> [Exercise] Please output the data exactly, minus pictures.

───── Given data ─────

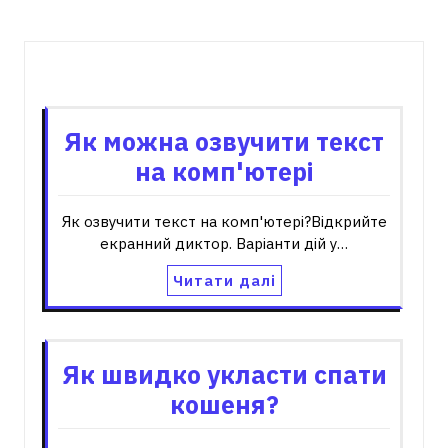
Пов'язані записи
Як можна озвучити текст
на комп'ютері
Як озвучити текст на комп'ютері?Відкрийте
екранний диктор. Варіанти дій у…
Читати далі
Як швидко укласти спати
кошеня?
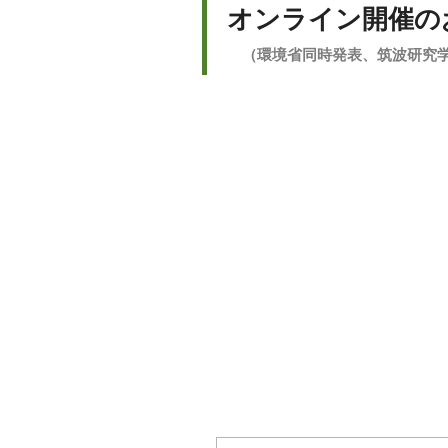
オンライン開催の
（環境省同時発表、筑波研究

─────

> [Task response]
Пов'язані записи
Як можна озвучити текст
на комп'ютері
Як озвучити текст на комп'ютері?Відкрийте
екранний диктор. Варіанти дій у…
Читати далі
Як швидко укласти спати
кошеня?
オンライン開催の
（環境省同時発表、筑波研究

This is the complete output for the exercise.